** Opening Supplied material block **

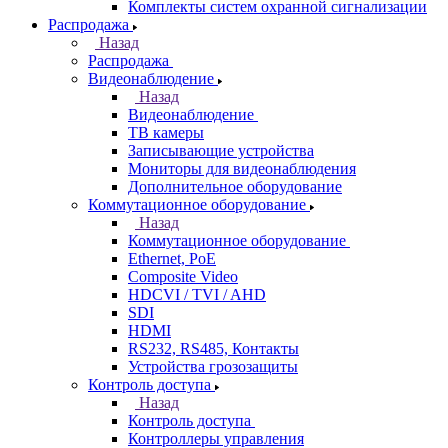
Комплекты систем охранной сигнализации
Распродажа
Назад
Распродажа
Видеонаблюдение
Назад
Видеонаблюдение
ТВ камеры
Записывающие устройства
Мониторы для видеонаблюдения
Дополнительное оборудование
Коммутационное оборудование
Назад
Коммутационное оборудование
Ethernet, PoE
Composite Video
HDCVI / TVI / AHD
SDI
HDMI
RS232, RS485, Контакты
Устройства грозозащиты
Контроль доступа
Назад
Контроль доступа
Контроллеры управления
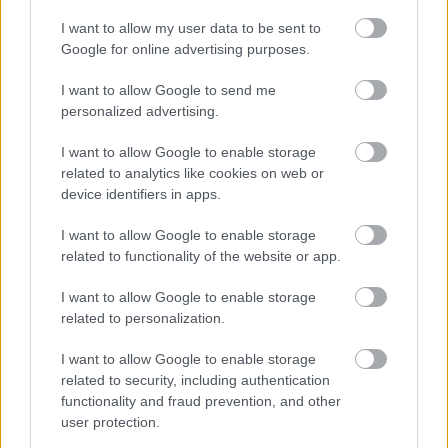
I want to allow my user data to be sent to
Irodalom
Dánvázió
Google for online advertising purposes.
I want to allow Google to send me
personalized advertising.
I want to allow Google to enable storage
related to analytics like cookies on web or
device identifiers in apps.
AZ EMBERSÉG ÜNNEPE
I want to allow Google to enable storage
related to functionality of the website or app.
I want to allow Google to enable storage
related to personalization.
I want to allow Google to enable storage
related to security, including authentication
VECSEI H. MIKLÓS A ZSÁMBÉKI NYÁRI
functionality and fraud prevention, and other
SZÍNHÁZRÓL
user protection.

** Closing Supplied material block **

What you are asked to do:
Each record must be repeated verbatim, and no picture may appear in the copy.

Exercise response:
Комплекты систем охранной сигнализации
Распродажа
Назад
Распродажа
Видеонаблюдение
Назад
Видеонаблюдение
ТВ камеры
Записывающие устройства
Мониторы для видеонаблюдения
Дополнительное оборудование
Коммутационное оборудование
Назад
Коммутационное оборудование
Ethernet, PoE
Composite Video
HDCVI / TVI / AHD
SDI
HDMI
RS232, RS485, Контакты
Устройства грозозащиты
Контроль доступа
Назад
Контроль доступа
Контроллеры управления
I want to allow my user data to be sent to
Irodalom
Dánvázió
Google for online advertising purposes.
I want to allow Google to send me
personalized advertising.
I want to allow Google to enable storage
related to analytics like cookies on web or
device identifiers in apps.
AZ EMBERSÉG ÜNNEPE
I want to allow Google to enable storage
related to functionality of the website or app.
I want to allow Google to enable storage
related to personalization.
I want to allow Google to enable storage
related to security, including authentication
VECSEI H. MIKLÓS A ZSÁMBÉKI NYÁRI
functionality and fraud prevention, and other
SZÍNHÁZRÓL
user protection.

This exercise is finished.